Router steps evaluate conditions against the current state and output a target step ID. Downstream steps not activated by the router are marked as skipped — they never execute.

5. Result aggregation

After all layers complete, the engine collects step results and computes totals (tokens, cost, duration). The final workflow status is SUCCESS if all steps passed, FAILED if any step failed, TIMEOUT if the deadline was exceeded, or BUDGET_EXCEEDED if the cost limit was hit.

Result models

WorkflowResult

Returned by engine.run() after workflow execution completes:

Field Type Description
workflow_name str Workflow identifier
status WorkflowStatus success, failed, timeout, or budget_exceeded
step_results dict[str, StepResult] All step outputs and metadata
final_state dict[str, Any] State snapshot after completion
total_duration_ms float Total wall-clock time
total_tokens int Sum of all tokens consumed
total_cost_usd float Estimated total cost
error str | None First failure message, if any

StepResult

Metadata and output for each individual step:

Field Type Description
step_id str Step identifier
status StepStatus pending, running, success, failed, skipped, or timeout
output Any Step output value
error str | None Failure reason
duration_ms float Step execution time
token_usage TokenUsage Prompt, completion, and total tokens
cost_usd float Estimated step cost
model str | None Model used (LLM steps)
provider str | None Provider name
attachment_count int Multi-modal attachment count
time_to_first_token_ms float | None TTFT for streaming steps

State management

The StateManager provides async-safe shared state with dotted-key access:

state["user.profile.email"]    # nested access
state["items[0].name"]         # array indexing
  • All steps in a workflow share the same state instance
  • Steps with output: key write their result to state[key]
  • Templates use {state.key} or {key} (flat namespace) for interpolation
  • Workflow state is stored as a plain dictionary and accessed/updated through StateManager

Provider gateway

The gateway routes requests based on model name and manages resilience:

Feature Description
Fallback Providers are tried in priority order. If one fails, the next is attempted automatically
Circuit breaker After 5 consecutive failures, a provider is taken offline for 60 seconds
Rate limiter Token-bucket algorithm enforces requests/minute and tokens/minute limits

See Providers for provider-specific details.

Design principles

Why not autonomous agents?

Most LLM frameworks focus on autonomous agents with self-directed reasoning and unbounded tool loops.
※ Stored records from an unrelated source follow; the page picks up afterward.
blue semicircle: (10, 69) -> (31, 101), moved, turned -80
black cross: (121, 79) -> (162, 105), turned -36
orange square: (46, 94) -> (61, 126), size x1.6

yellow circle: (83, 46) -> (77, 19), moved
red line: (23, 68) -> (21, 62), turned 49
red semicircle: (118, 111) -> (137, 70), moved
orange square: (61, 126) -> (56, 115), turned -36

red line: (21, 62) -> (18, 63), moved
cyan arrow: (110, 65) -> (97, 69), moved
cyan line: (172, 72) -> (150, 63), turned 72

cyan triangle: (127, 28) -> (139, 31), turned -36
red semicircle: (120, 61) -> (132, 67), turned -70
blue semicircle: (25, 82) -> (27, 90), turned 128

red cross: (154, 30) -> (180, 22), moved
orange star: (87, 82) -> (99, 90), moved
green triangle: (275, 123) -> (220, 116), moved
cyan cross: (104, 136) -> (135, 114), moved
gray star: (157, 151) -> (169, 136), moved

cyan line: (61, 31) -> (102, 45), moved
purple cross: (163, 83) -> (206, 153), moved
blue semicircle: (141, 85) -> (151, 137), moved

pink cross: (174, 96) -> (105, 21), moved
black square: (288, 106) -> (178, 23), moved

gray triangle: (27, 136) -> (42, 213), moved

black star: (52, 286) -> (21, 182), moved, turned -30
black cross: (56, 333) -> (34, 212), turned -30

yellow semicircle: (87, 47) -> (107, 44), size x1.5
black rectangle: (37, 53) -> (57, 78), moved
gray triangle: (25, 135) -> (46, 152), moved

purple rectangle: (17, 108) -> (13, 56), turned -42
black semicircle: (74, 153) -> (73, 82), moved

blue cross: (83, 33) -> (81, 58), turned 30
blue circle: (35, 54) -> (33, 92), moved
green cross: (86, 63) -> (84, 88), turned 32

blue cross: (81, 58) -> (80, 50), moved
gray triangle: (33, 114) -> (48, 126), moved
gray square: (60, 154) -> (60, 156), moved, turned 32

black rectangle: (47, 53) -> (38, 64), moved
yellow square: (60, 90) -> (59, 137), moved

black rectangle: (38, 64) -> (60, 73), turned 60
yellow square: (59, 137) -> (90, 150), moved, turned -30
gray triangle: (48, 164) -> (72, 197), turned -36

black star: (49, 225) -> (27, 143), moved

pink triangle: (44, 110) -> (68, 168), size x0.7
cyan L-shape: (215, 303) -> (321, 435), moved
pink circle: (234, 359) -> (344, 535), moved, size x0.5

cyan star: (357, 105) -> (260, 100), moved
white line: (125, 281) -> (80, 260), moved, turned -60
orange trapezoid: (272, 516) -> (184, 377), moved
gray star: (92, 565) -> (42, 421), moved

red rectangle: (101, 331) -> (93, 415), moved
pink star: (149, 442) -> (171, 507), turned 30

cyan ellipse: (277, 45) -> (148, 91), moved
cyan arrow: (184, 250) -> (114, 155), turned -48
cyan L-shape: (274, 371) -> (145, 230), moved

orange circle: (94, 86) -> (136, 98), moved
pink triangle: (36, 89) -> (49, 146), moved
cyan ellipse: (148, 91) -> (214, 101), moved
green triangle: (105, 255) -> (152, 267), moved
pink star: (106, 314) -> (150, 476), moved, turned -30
This works for demos but breaks in production where you need predictable costs, debuggable failures, and SLA compliance.

AgentLoom takes a different approach:

  • You define the DAG, not the LLM. The model generates text within a step — it does not decide what runs next.
  • Observability is not optional. Every step emits traces and metrics.
  • Cost is bounded. Budget limits and circuit breakers are first-class.
  • Fallback is structural. Provider routing happens at the infrastructure level, not via agent "choice."